Once you have these two essentials in place, the following must also be considered before moving to the States:
There is much work to be done to minimize these taxes before you move to the States . If you choose not to do it, you can face compliance issues and unnecessary taxes that can be punishing. The Canada/US Tax Treaty is your protection from double (and triple) taxation in both countries. A thorough understanding of it and its application to your situation is the key to not overpaying your taxes. US Tax.

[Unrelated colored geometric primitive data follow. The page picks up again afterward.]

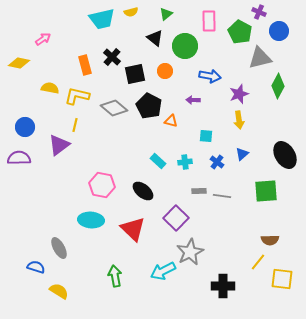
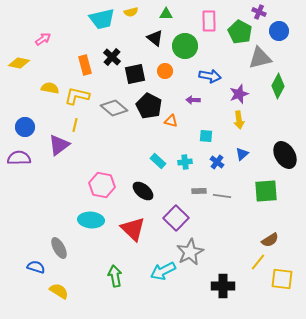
green triangle at (166, 14): rotated 40 degrees clockwise
brown semicircle at (270, 240): rotated 30 degrees counterclockwise
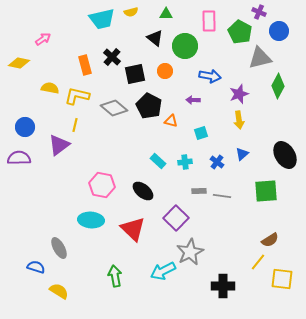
cyan square at (206, 136): moved 5 px left, 3 px up; rotated 24 degrees counterclockwise
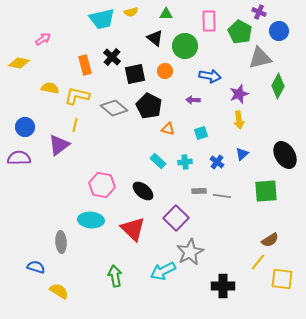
orange triangle at (171, 121): moved 3 px left, 8 px down
gray ellipse at (59, 248): moved 2 px right, 6 px up; rotated 25 degrees clockwise
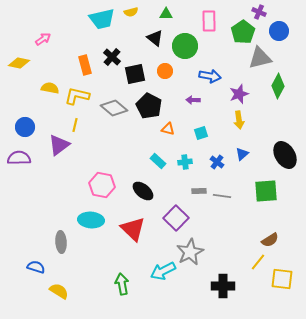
green pentagon at (240, 32): moved 3 px right; rotated 10 degrees clockwise
green arrow at (115, 276): moved 7 px right, 8 px down
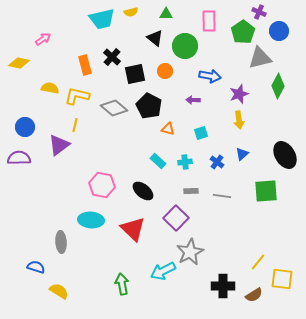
gray rectangle at (199, 191): moved 8 px left
brown semicircle at (270, 240): moved 16 px left, 55 px down
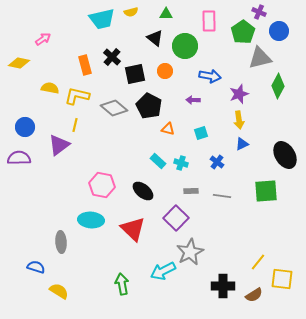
blue triangle at (242, 154): moved 10 px up; rotated 16 degrees clockwise
cyan cross at (185, 162): moved 4 px left, 1 px down; rotated 24 degrees clockwise
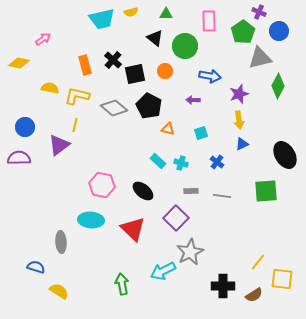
black cross at (112, 57): moved 1 px right, 3 px down
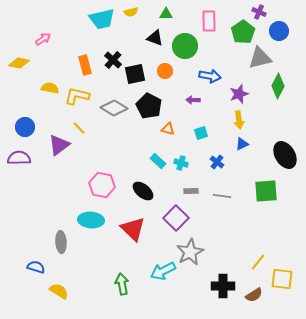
black triangle at (155, 38): rotated 18 degrees counterclockwise
gray diamond at (114, 108): rotated 8 degrees counterclockwise
yellow line at (75, 125): moved 4 px right, 3 px down; rotated 56 degrees counterclockwise
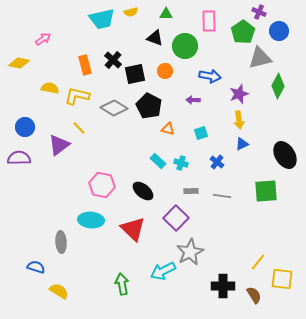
brown semicircle at (254, 295): rotated 90 degrees counterclockwise
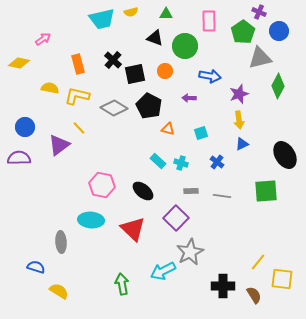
orange rectangle at (85, 65): moved 7 px left, 1 px up
purple arrow at (193, 100): moved 4 px left, 2 px up
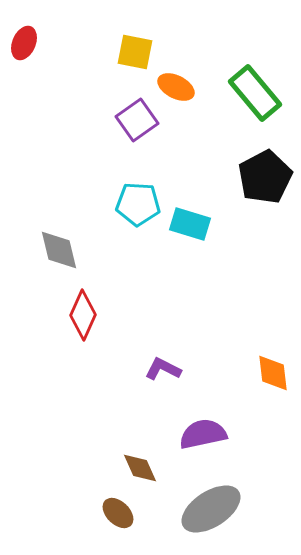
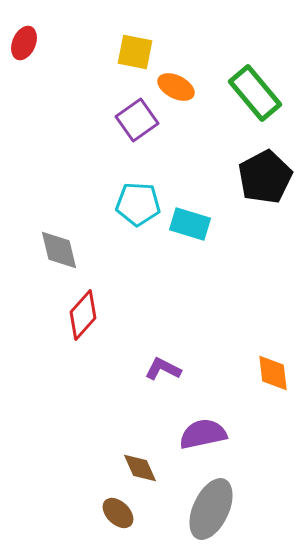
red diamond: rotated 18 degrees clockwise
gray ellipse: rotated 32 degrees counterclockwise
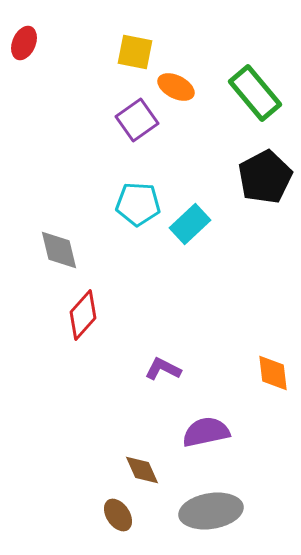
cyan rectangle: rotated 60 degrees counterclockwise
purple semicircle: moved 3 px right, 2 px up
brown diamond: moved 2 px right, 2 px down
gray ellipse: moved 2 px down; rotated 56 degrees clockwise
brown ellipse: moved 2 px down; rotated 12 degrees clockwise
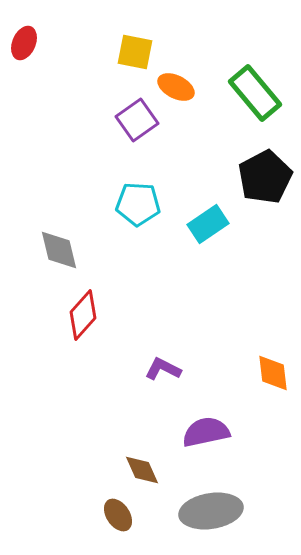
cyan rectangle: moved 18 px right; rotated 9 degrees clockwise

An analogy may help. Imagine you are the owner of a dinner theatre and the Internal Revenue Service (IRS) is sitting in the audience. You have one chance to “set the stage” before the curtains open and the IRS has full view of your “financial stage.” As soon as you move to the States, your entire worldwide income is taxable by the IRS, opening your “financial stage” for the IRS to see. At that point, you can no longer get your “stage” set for their viewing. As a side note, US citizens, derivative citizens and Green Card holders living in Canada must file US income tax returns annually!
Social Security Number or Individual Tax Identification Number
In order to work or live in the US , everyone in your family must have a SSN (for those working) or an ITIN. The SSN will be required by your employer and is required to file a tax return. The ITIN is required for those who are not eligible to work in the US and allows you to reduce your taxes by claiming your spouse and children as dependents.
Despite many thoughts to the contrary, many people just stop filing Canadian tax returns when they move to the States. In fact, there are final filing requirements with the Canadian Revenue Agency (CRA) that could increase your tax bill significantly due to the “deemed disposition” tax when you leave Canada. In addition, if you don’t get your financial house in order prior to, and after your move, the CRA could come back and “deem” you a resident of Canada, leaving you in the unfortunate situation where you would be taxed in both the US and Canada! We can assist you in ensuring you have demonstrated appropriately to CRA that you are no longer a resident of Canada.
The bottom line is…if you haven’t done the prerequisite planning before you move to the States, many planning opportunities may be lost forever and you will find yourself in a situation where you have to pay many financial professionals on both sides of the border to get yourself back into compliance with both taxing authorities.
Simplify Your Life – This is probably one of the most neglected areas we have seen in dealing with Canadians making the transition to the US . Before you move to the States, take the opportunity to consolidate all of your investment accounts, RRSP/RRIF accounts and reduce yourself down to only one checking account and one savings account. You should also sell your home, liquidate as many of your personal assets as possible including your automobiles. Once you are in the US, the management your financial affairs in Canada will be greatly simplified (i.e. one call to a broker to manage all of your accounts, one checking account to deal with). If you are a small business owner, it is typically best to sell or wind-up your entity before you move to the States . If that is not possible, try to set-up your affairs so that you are not required to manage the day-to-day operations of the entity. Having control of a foreign corporation can lead to very punitive tax consequences.